Principals oversee a school’s daily operations. They handle the budget, establish educational programming, manage teachers and staff, and enforce disciplinary rules when necessary. Principals set goals for their school that align with state and federal policies, and strive to create a safe and positive learning environment for students. By 2024, there will be an estimated 14,000 positions available, according to the Bureau of Labor Statistics, commanding an average $92,510 per year in salary.
Director of Curriculum
Directors of curriculum typically work at the district level, rather than at a single school. They review textbooks, develop and select curricula, and monitor and analyze student performance and test data. Curriculum directors also work closely with teachers, recommending instructional techniques, as well as technology they can incorporate into the classroom. The salary for a curriculum director averages around $73,339.
In Postsecondary Education
Deans typically manage faculty and staff, support research initiatives, help fundraise, and set academic goals for their department. That department tends to vary depending on the school but could include:
- Student Affairs: Student affairs often spans a variety of offices, such as diversity and inclusion, residence life, athletics, and student support services. A dean of student affairs will typically develop and assess nonacademic programs aimed at improving campus life and enriching the student experience, as well as handle disciplinary issues and communicate with students and their parents or legal guardians.
- Admissions: Admissions professionals establish and oversee recruitment efforts for their college or university and communicate with prospective students. They evaluate applications, determine the number of students who should be admitted to the school, and decide which students to accept.
- Research: A dean of research often collaborates with faculty to develop a strategy that supports short- and long-term research initiatives. They also strive to secure research funding, manage the research budget, and work to establish partnerships with industry-leading organizations.
- Advancement: Otherwise known as “development,” the advancement office is responsible for raising money for their school from potential donors, which range from alumni and corporations to government policy makers and foundations. They then foster and maintain those donor relationships to guarantee all gifts are being used as initially intended.

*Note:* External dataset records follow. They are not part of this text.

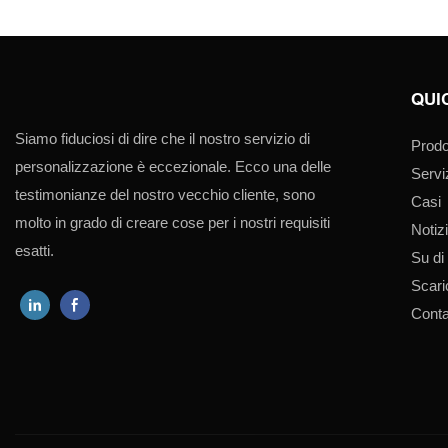
QUI
Siamo fiduciosi di dire che il nostro servizio di
Prodo
personalizzazione è eccezionale. Ecco una delle
Servi
testimonianze del nostro vecchio cliente, sono
Casi
molto in grado di creare cose per i nostri requisiti
Notiz
esatti.
Su di
Scar
Conta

A provost, also known as a “vice president” depending on the institution, typically serves as the second in command to the president. Provosts help establish their school’s academic vision and work closely with deans and department heads to work toward goals that help achieve that overarching mission. They also often oversee daily operations, such as allocating financial and human resources and hiring and retaining a diverse faculty. Provosts earn an average $146,356 per year.
Chief Academic Officer
Chief academic officers assess a school’s academic programs and work to ensure they meet state and federal policies. They typically also help hire and evaluate faculty and staff, as well as develop and implement new curricula and professional development initiatives. Chief academic officers earn an average $124,430 per year.
Presidents are the top leaders of a college or university, who focus on establishing and executing their school’s strategic vision. That often involves maintaining academic standards, overseeing all fundraising initiatives, developing key industry partnerships, and meeting with students, deans, and faculty to discuss any challenges or opportunities the school is facing. Presidents’ salaries vary depending on the type of institution they lead; public college presidents earn an average $431,000, while private college presidents receive $513,817.